Turning and turning in the widening gyre
The falcon cannot hear the falconer;
Things fall apart; the centre cannot hold;
Mere anarchy is loosed upon the world,
The blood-dimmed tide is loosed, and everywhere
The ceremony of innocence is drowned;
The best lack all conviction, while the worst
Are full of passionate intensity.
The Second Coming – William Butler Yeats
We may not value many things which we have inherited from the past, but we should recognise that the fact they have been handed down means they are important in ways we do not understand.
In every act of destruction of the past, whether statues, gender roles, political systems, traditions, we are removing the borders which have helped keep our world in place. Defined beliefs like armour which preserve and protect, and which can be removed slowly, in small steps. But, where if too much is discarded too quickly, we risk everything.
And when we tinker with things we do not understand we unleash demons beyond imagining and believe that anything can and should be possible, or acceptable then we open ourselves and our world to much we may not have imagined. As the maxim has it – be careful what you wish for.
‘Now I am become Death, the destroyer of worlds’ are the words from ancient Hindu scripture, which Robert Oppenheimer quoted when he realised what had been created. There are more ways to create an atomic bomb than the literal.
The pace of change in the Western world, in particular over the past century, has been faster than ever before. We humans have evolved over many thousands of years with certain beliefs that have underpinned our societies. While there can and should be variations on those themes, there are basics that form the glue holding society together. One of which is that there are males and females and they come together in committed unions and create life so humanity may endure. Another is that there is more to this world than the merely material and that we have spiritual needs which demand attention. The Ten Commandments, not surprisingly, reflect the basic rules which have enabled humans to not just survive but to thrive.
A healthy society respects and preserves at least half of these rules for life – honour your father and mother; do not kill but protect life; honour the sacrament of marriage; do not steal; do not lie and do not envy others and covet what they have.

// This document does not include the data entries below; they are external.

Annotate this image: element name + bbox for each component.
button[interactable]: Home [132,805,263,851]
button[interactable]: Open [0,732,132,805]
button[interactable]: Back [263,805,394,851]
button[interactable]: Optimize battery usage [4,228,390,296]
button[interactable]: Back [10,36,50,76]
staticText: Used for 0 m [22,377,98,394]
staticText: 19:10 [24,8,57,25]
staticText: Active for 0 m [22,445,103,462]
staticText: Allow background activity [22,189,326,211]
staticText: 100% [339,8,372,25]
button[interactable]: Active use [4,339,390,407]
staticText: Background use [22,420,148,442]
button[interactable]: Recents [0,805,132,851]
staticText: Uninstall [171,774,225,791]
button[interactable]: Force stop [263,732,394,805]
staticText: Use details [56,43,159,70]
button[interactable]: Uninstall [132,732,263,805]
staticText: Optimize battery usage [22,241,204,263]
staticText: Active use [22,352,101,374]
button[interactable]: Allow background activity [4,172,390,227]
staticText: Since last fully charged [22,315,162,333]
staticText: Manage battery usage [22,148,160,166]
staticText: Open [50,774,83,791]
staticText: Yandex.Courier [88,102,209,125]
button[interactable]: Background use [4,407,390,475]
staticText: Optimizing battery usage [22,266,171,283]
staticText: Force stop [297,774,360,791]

The first four rules pertain to religion and in the past century, at least in the Western world, religion has declined and been demonised and mocked, by the new Mammon which is Science. We no longer believe in honouring our parents and certainly do not honour the sacrament of marriage between a man and a woman. Even telling lies is not condemned in this age, but at times, applauded. As to coveting what others have- all too often that is deemed to be a requirement and not a failing.
So, out of the ten rules for life, or commandments as they have been called, we really only still hold to two – do not kill and do not steal. Although even here, the bed in which they lie is rotting because we do kill with abortion and euthanasia, and even stealing can be justified it seems. The Greens recently defended an article that argued it was justifiable for people on low incomes to steal from supermarkets like Woolworths and Coles. No more of this transported to the colonies for stealing a sandwich stuff.

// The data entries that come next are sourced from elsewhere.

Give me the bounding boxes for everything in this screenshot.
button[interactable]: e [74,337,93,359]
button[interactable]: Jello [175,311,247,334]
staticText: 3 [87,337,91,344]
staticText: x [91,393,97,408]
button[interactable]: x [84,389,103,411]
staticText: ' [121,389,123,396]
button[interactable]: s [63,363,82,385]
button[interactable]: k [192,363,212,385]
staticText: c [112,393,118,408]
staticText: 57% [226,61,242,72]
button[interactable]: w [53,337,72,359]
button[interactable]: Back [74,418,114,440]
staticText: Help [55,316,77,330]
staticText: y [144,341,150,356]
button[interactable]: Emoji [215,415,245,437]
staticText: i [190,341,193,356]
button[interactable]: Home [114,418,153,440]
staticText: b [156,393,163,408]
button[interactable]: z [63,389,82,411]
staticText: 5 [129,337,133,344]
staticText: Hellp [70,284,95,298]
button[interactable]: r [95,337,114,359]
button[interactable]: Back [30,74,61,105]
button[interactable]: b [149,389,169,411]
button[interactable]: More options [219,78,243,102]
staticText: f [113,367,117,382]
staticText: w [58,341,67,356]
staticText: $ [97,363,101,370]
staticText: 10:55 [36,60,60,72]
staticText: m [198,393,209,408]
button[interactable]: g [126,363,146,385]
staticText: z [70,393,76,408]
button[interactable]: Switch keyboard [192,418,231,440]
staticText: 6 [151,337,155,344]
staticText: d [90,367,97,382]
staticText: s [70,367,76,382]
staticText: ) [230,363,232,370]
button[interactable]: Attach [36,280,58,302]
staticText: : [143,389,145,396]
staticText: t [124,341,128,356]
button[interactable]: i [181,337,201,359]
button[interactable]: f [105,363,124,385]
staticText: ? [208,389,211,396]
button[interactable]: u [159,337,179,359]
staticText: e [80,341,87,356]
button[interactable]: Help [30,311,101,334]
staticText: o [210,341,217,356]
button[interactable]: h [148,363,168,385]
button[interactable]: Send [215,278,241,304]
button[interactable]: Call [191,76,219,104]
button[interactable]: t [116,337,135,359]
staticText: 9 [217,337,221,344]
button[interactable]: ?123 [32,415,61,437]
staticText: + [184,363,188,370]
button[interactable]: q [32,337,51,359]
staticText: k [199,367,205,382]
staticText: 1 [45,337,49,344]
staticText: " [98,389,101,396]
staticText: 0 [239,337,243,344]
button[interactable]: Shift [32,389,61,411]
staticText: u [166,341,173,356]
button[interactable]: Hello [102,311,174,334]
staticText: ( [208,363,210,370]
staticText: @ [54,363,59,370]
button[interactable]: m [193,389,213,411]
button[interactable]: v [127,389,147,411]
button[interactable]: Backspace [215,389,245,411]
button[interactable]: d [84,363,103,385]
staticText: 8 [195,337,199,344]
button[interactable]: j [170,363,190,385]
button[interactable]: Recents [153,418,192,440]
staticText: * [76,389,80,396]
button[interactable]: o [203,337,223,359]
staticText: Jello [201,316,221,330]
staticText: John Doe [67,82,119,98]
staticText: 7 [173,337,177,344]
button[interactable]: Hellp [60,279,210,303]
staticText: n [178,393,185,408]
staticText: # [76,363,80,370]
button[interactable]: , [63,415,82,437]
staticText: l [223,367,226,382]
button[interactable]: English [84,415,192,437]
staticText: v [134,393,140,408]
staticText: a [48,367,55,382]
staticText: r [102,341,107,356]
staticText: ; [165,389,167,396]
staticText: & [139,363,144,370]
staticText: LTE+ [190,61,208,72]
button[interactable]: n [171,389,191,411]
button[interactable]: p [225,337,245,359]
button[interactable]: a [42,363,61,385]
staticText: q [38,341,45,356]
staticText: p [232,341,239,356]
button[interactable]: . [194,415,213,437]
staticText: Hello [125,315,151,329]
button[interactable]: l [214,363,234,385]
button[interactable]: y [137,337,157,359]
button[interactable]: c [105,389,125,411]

This means the protective shell of such traditions which have held for millennia is pretty much in tatters. Which also means that ‘anything goes’ and that means absolutely anything. We already have people talking publicly in support of adults having sexual relationships with children; of men becoming women and vice-versa; of children being chemically and surgically altered; of sperm, egg, and womb being purchased so two men or two women can have a child – anything is possible, everything is accepted, and there are no rules to hold society together.
Not only does the centre not hold but nothing is held in place, in shape, in form and we barely conceive of the monster we have created, so well described by Yeats:
A gaze blank and pitiless as the sun,
Is moving its slow thighs, while all about it
Reel shadows of the indignant desert birds.
The darkness drops again; but now I know
That twenty centuries of stony sleep
Were vexed to nightmare by a rocking cradle,
And what rough beast, its hour come round at last,
Slouches towards Bethlehem to be born?